───── Supplied material ─────
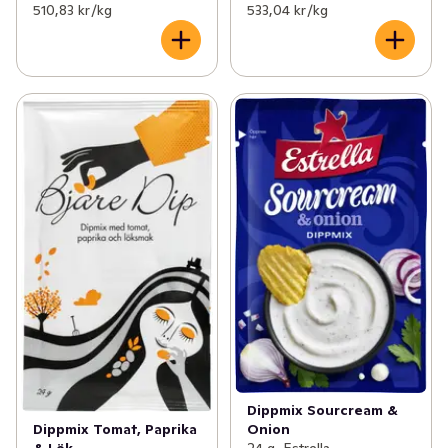
510,83 kr /kg
533,04 kr /kg
Dippmix Sourcream &
Dippmix Tomat, Paprika
Onion
& Lök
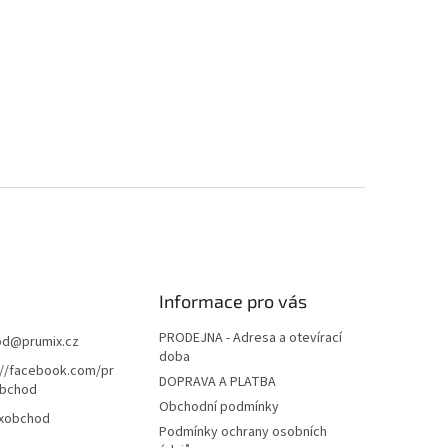
Informace pro vás
PRODEJNA - Adresa a otevírací
od
@
prumix.cz
doba
://facebook.com/pr
DOPRAVA A PLATBA
bchod
Obchodní podmínky
xobchod
Podmínky ochrany osobních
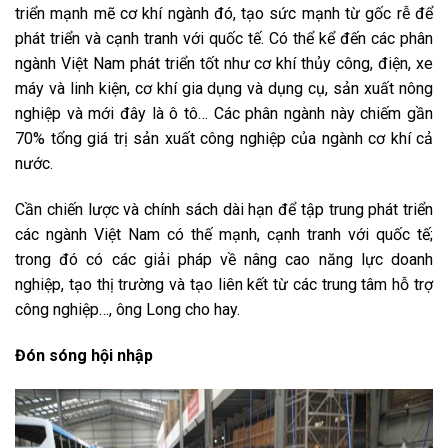
triển mạnh mẽ cơ khí ngành đó, tạo sức mạnh từ gốc rễ để
phát triển và cạnh tranh với quốc tế. Có thể kể đến các phân
ngành Việt Nam phát triển tốt như cơ khí thủy công, điện, xe
máy và linh kiện, cơ khí gia dụng và dụng cụ, sản xuất nông
nghiệp và mới đây là ô tô… Các phân ngành này chiếm gần
70% tổng giá trị sản xuất công nghiệp của ngành cơ khí cả
nước.
Cần chiến lược và chính sách dài hạn để tập trung phát triển
các ngành Việt Nam có thế mạnh, cạnh tranh với quốc tế;
trong đó có các giải pháp về nâng cao năng lực doanh
nghiệp, tạo thị trường và tạo liên kết từ các trung tâm hỗ trợ
công nghiệp…, ông Long cho hay.
Đón sóng hội nhập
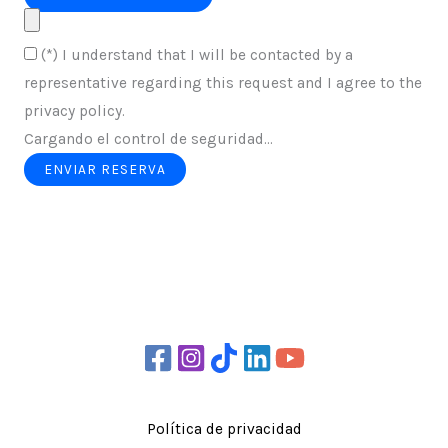
(*) I understand that I will be contacted by a
representative regarding this request and I agree to the
privacy policy.
Cargando el control de seguridad...
ENVIAR RESERVA
Política de privacidad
─────
> [What is required]:
Check the lines above and copy each one that includes "công".

> [Exercise answer]:
ngành Việt Nam phát triển tốt như cơ khí thủy công, điện, xe
70% tổng giá trị sản xuất công nghiệp của ngành cơ khí cả
công nghiệp…, ông Long cho hay.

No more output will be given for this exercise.